→ **About this exercise**:
Reproduce the following records exactly from the line containing "پروداکت مدل XP-SU39C" onward, ending with the last line and including it.

→ **Stored data**:
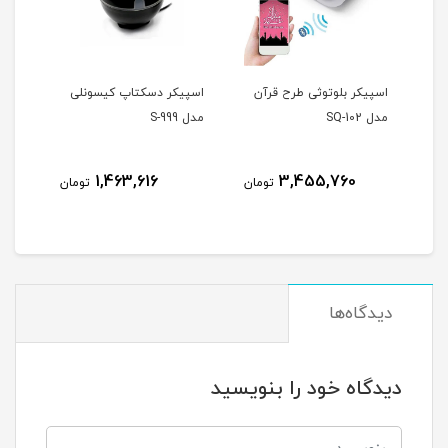
 قرآن
اسپیکر دسکتاپ کیسونلی
اسپیکر دسکتاپ ایکس پی-
مدل S-999
پروداکت مدل XP-SU39C
609,840
1,463,616
تومان
تومان
تومان
دیدگاه‌ها
دیدگاه خود را بنویسید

→ **Response area**:
پروداکت مدل XP-SU39C
609,840
1,463,616
تومان
تومان
تومان
دیدگاه‌ها
دیدگاه خود را بنویسید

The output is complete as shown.